Les chefs de projet OEMS se sont penchés sur plusieurs domaines, dont la réalisation d’études d’ingénierie. Dans ce domaine et dans d’autres qui devaient être améliorés, ils ont cartographié la situation actuelle, puis ont appliqué le cadre d’un OEMS, en se demandant s’il fonctionne à la hauteur des attentes, et sinon, quel est l’écart ? »
Alors que l’équipe examinait de près la façon dont elle approuvait les études d’ingénierie, elle s’est rendu compte que son processus d’approbation était dépassé par le nombre d’études en cours d’examen. Bon nombre des études menées dans le cadre du processus d’approbation n’avaient pas été contestées au début de leur développement, pour voir si elles étaient nécessaires.
Dans le cadre de ses nouveaux OEMS, l’entreprise a mis en place une équipe transverse qui a posé en amont des challenges aux études, pour s’assurer qu’elles étaient nécessaires. Ils ont également comparé les études en attente d’approbation avec celles déjà achevées et ont constaté que la portée d’environ 10 % des études était redondante, ayant été couverte par une étude ou un projet antérieur. L’impact a réduit l’arriéré de projets d’environ 20 % et l’afflux de nouvelles études et projets de 25 %.

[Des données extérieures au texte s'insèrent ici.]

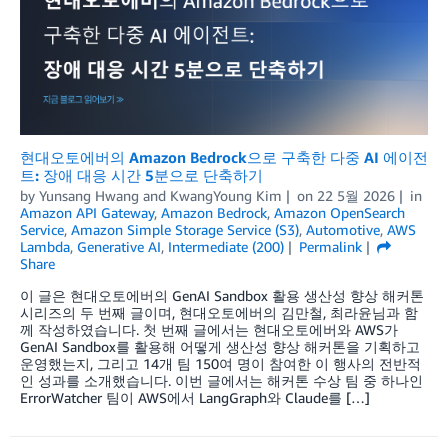
현대오토에버의 Amazon Bedrock으로 구축한 다중 AI 에이전
트: 장애 대응 시간 5분으로 단축하기
by
Yunsang Hwang
and
KwangYoung Kim
on
22 5월 2026
in
Amazon API Gateway
,
Amazon Bedrock
,
Amazon OpenSearch
Service
,
Amazon Simple Storage Service (S3)
,
Automotive
,
AWS
Lambda
,
Generative AI
,
Intermediate (200)
Permalink
Share
이 글은 현대오토에버의 GenAI Sandbox 활용 생산성 향상 해커톤
시리즈의 두 번째 글이며, 현대오토에버의 김만철, 최라윤님과 함
께 작성하였습니다. 첫 번째 글에서는 현대오토에버와 AWS가
GenAI Sandbox를 활용해 어떻게 생산성 향상 해커톤을 기획하고
운영했는지, 그리고 14개 팀 150여 명이 참여한 이 행사의 전반적
인 성과를 소개했습니다. 이번 글에서는 해커톤 수상 팀 중 하나인
ErrorWatcher 팀이 AWS에서 LangGraph와 Claude를 […]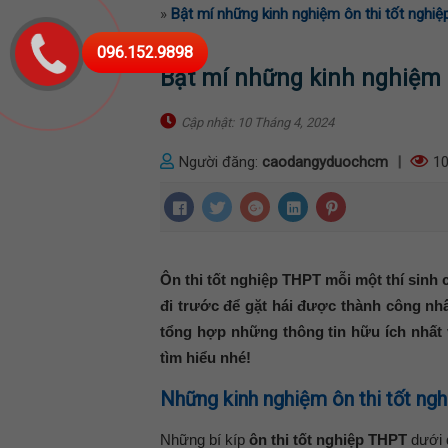
»
Bật mí những kinh nghiệm ôn thi tốt nghi
096.152.9898
Bật mí những kinh nghiệm 
Cập nhật: 10 Tháng 4, 2024
Người đăng:
caodangyduochcm
|
10
Ôn thi tốt nghiệp THPT mỗi một thí sinh
đi trước để gặt hái được thành công n
tổng hợp những thông tin hữu ích nhất 
tìm hiểu nhé!
Những kinh nghiệm ôn thi tốt ng
Những bí kíp
ôn thi tốt nghiệp THPT
dưới đ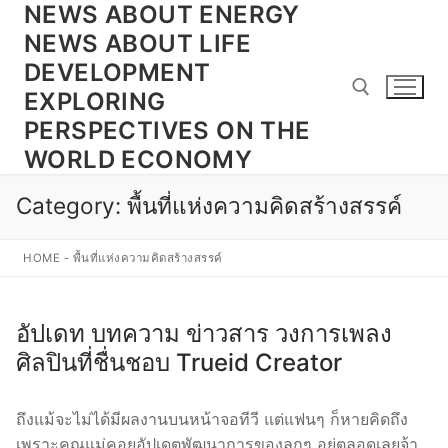
NEWS ABOUT ENERGY
Skip
to
NEWS ABOUT LIFE
content
DEVELOPMENT
EXPLORING
PERSPECTIVES ON THE
WORLD ECONOMY
Search for:
Category:
พื้นที่แห่งความคิดสร้างสรรค์
HOME
-
พื้นที่แห่งความคิดสร้างสรรค์
อัปเดท บทความ ข่าวสาร วงการเพลง
ศิลปินที่ชื่นชอบ Trueid Creator
ถึงแม้จะไม่ได้มีผลงานบนหน้าจอทีวี แต่แฟนๆ ก็หายคิดถึง
เพราะคุณแม่คอยอัปเดตพัฒนาการของลูกๆ อยู่ตลอดเลยจ้า.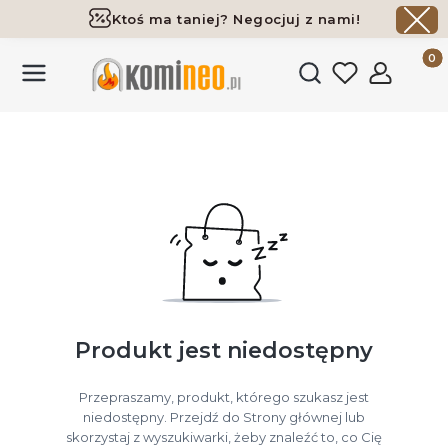
Ktoś ma taniej? Negocjuj z nami!
Darmowa dostawa już od 700 zł
Produk
Otwórz wyszukiwark
Produkt jest niedostępny
Przepraszamy, produkt, którego szukasz jest
niedostępny. Przejdź do Strony głównej lub
skorzystaj z wyszukiwarki, żeby znaleźć to, co Cię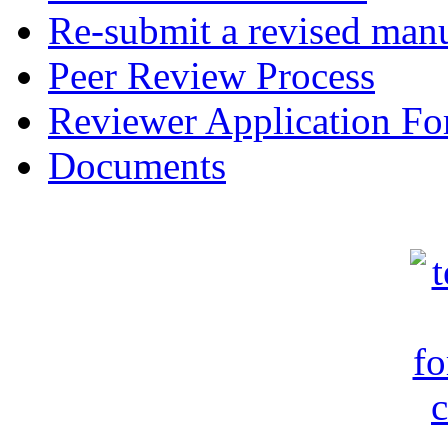
Re-submit a revised manu
Peer Review Process
Reviewer Application F
Documents
c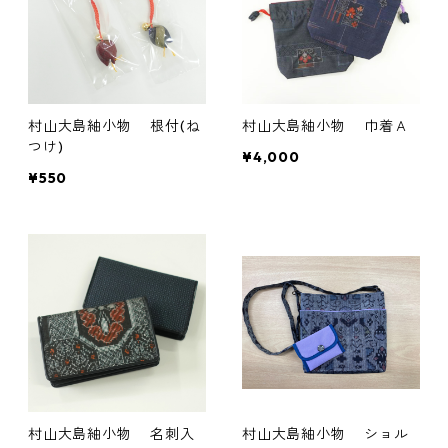
村山大島紬小物 根付(ね
村山大島紬小物 巾着Ａ
つけ)
¥4,000
¥550
村山大島紬小物 名刺入
村山大島紬小物 ショル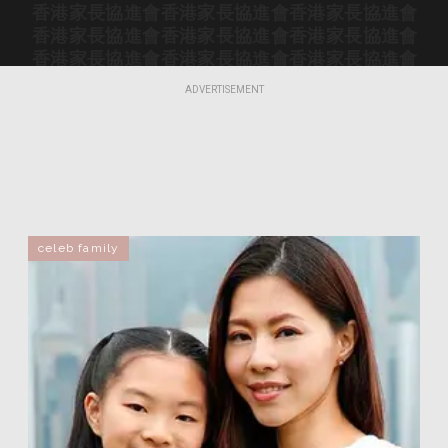
香港家長協進會
香港家長協進會
香港家長協進會
香港家長協進會
香港家長協進會
香港家長協進會
香港家長協進會
香港家長協進會
香港家長協進會
香港家長協進會
香港家長協進會
香港家長協進會
ADVERTISEMENT
香港家長協進會
香港家長協進會
香港家長協進會
香港家長協進會
香港家長協進會
香港家長協進會
香港家長協進會
香港家長協進會
香港家長協進會
香港家長協進會
香港家長協進會
香港家長協進會
香港家長協進會
香港家長協進會
香港家長協進會
香港家長協進會
香港家長協進會
香港家長協進會
香港家長協進會
香港家長協進會
香港家長協進會
celeb family
香港家長協進會
香港家長協進會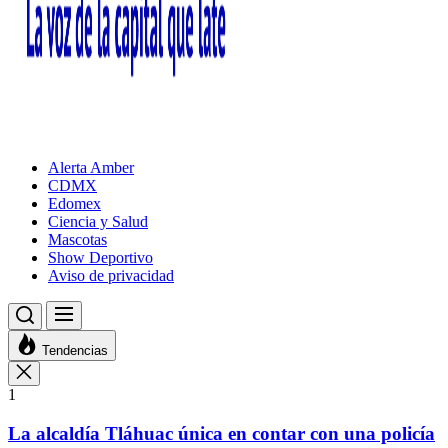
Alerta Amber
CDMX
Edomex
Ciencia y Salud
Mascotas
Show Deportivo
Aviso de privacidad
Tendencias
1
La alcaldía Tláhuac única en contar con una policía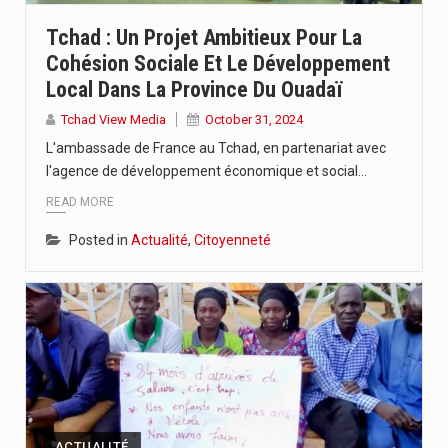
A moins de 4 mois de la tenue de la…
Tchad : Un Projet Ambitieux Pour La
Cohésion Sociale Et Le Développement
La 6ème édition du concours en journalisme a été officiellement…
Local Dans La Province Du Ouadaï
La bibliothèque du leti saint joseph de Kélo a servi…
Tchad View Media
October 31, 2024
L'ambassade de France au Tchad, en partenariat avec
l'agence de développement économique et social…
READ MORE
Posted in
Actualité
,
Citoyenneté
ACTUALITÉ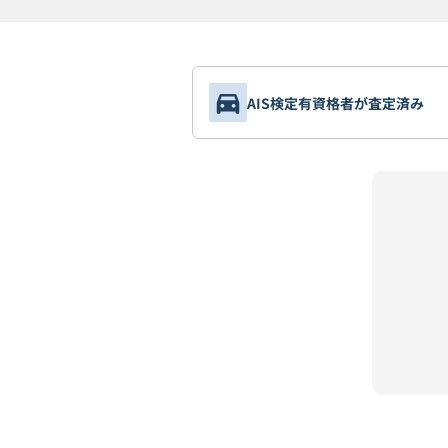
AIS検定有資格者が査定済み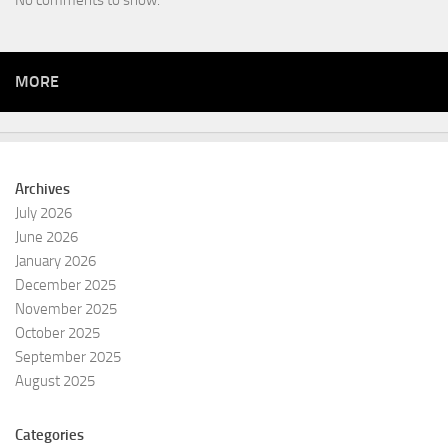
No comments to show.
MORE
Archives
July 2026
June 2026
January 2026
December 2025
November 2025
October 2025
September 2025
August 2025
Categories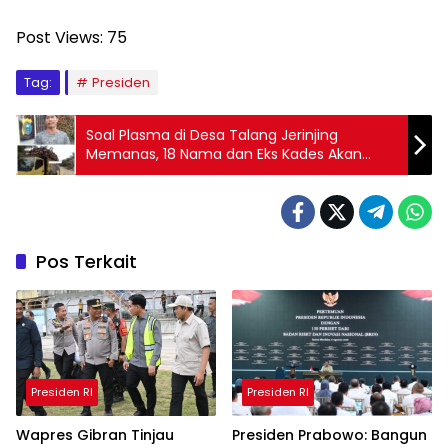
Post Views:
75
Tag:
Presiden
Soal Plasma di Desa Talang Jerinjing
Memanas, 18 Nama dan Eks Kades Akan
Dilaporkan ke Polda Riau, Eks Bupati Inhu
Diseret
Pos Terkait
Presiden RI
Presiden RI
Wapres Gibran Tinjau
Presiden Prabowo: Bangun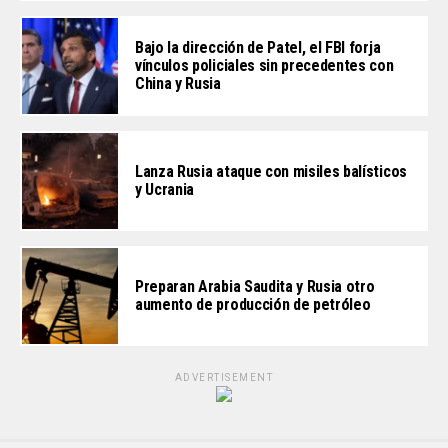
Bajo la dirección de Patel, el FBI forja
vínculos policiales sin precedentes con
China y Rusia
Lanza Rusia ataque con misiles balísticos
y Ucrania
Preparan Arabia Saudita y Rusia otro
aumento de producción de petróleo
ADVERTISEMENT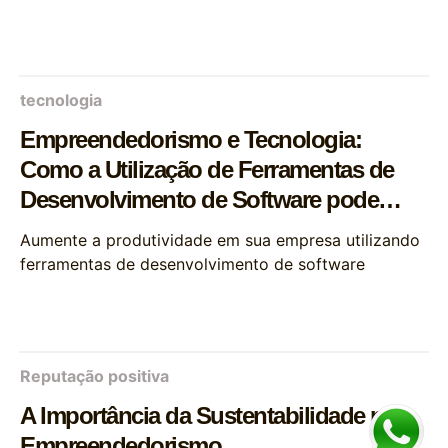
tecnologia
Empreendedorismo e Tecnologia:
Como a Utilização de Ferramentas de
Desenvolvimento de Software pode
Aumentar a Produtividade
Aumente a produtividade em sua empresa utilizando
ferramentas de desenvolvimento de software
Reputação positiva
A Importância da Sustentabilidade no
Empreendedorismo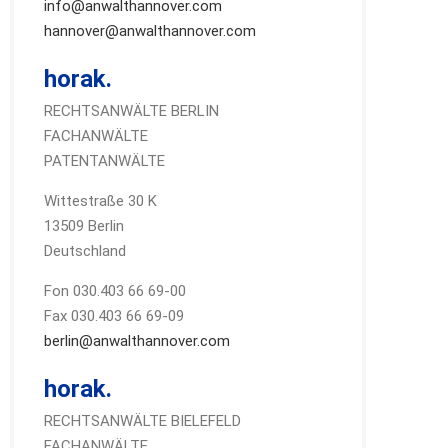
info@anwalthannover.com
hannover@anwalthannover.com
horak.
RECHTSANWÄLTE BERLIN
FACHANWÄLTE
PATENTANWÄLTE
Wittestraße 30 K
13509 Berlin
Deutschland
Fon 030.403 66 69-00
Fax 030.403 66 69-09
berlin@anwalthannover.com
horak.
RECHTSANWÄLTE BIELEFELD
FACHANWÄLTE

L’équipe a ensuite commencé à classer les études par criticité et par risque, et a élevé les études les plus critiques au rang d’ingénieurs seniors. Cela a rationalisé et équilibré la charge des personnes chargées de l’approbation. Au total, les dirigeants estiment que l’amélioration de cette partie de leur façon de faire pourrait leur faire économiser environ 20 millions de dollars par an.
Gardez à l’esprit les objectifs à long terme
Alors que les organisations se lancent dans le voyage pour intégrer l’excellence opérationnelle dans leurs processus, l’enthousiasme initial génère parfois un projet aussi global qu’il est trop écrasant pour être abordé. Ne vous enlisez pas dans la rédaction du manuel. Une enquête de trois à quatre mois sur une zone particulière suffit pour avoir une idée claire de la situation des opérations et de l’écart entre la réalité et l’idéal.
Nous recommandons que les entreprises commencent dans quelques domaines ciblés. Si vous commencez à rédiger des manuels pour chaque partie de l’entreprise, il peut s’écouler plusieurs mois ou années avant que vous ne commenciez réellement à mettre en œuvre et à mesurer le succès.
Concevez un cadre et choisissez quelques endroits pour le mettre en œuvre, des endroits où vous pouvez montrer un grand impact en quelques mois seulement, afin d’obtenir l’adhésion. N’oubliez pas que vous avez probablement une courte période de lune de miel pour démontrer votre succès ou risquer de perdre l’intérêt des autres pour l’effort.
Et bien qu’il soit important de trouver ces victoires rapides, ne déclarez pas la victoire trop tôt. La mise en œuvre d’un OEMS est un processus de trois à cinq ans (voir Figure 2). Après cela, le changement peut être autopropulsé, car les directives continuent de façonner le comportement.
Mais les récompenses de l’excellence opérationnelle valent le déplacement. Comme le savent les dirigeants du secteur pétrolier et gazier, les entreprises subissent une pression sans précédent pour améliorer leurs performances environnementales, de sécurité et financières dans un contexte de hausse des coûts, d’exploitation dans des environnements plus difficiles et d’une concurrence accrue. L’excellence opérationnelle n’est plus seulement une noble aspiration ; cela devient une nécessité sur ce marché de plus en plus exigeant. Un système de gestion de l’excellence opérationnelle, qui guide les employés vers un comportement reproductible et optimisé, est l’outil que les dirigeants peuvent utiliser pour atteindre leurs objectifs.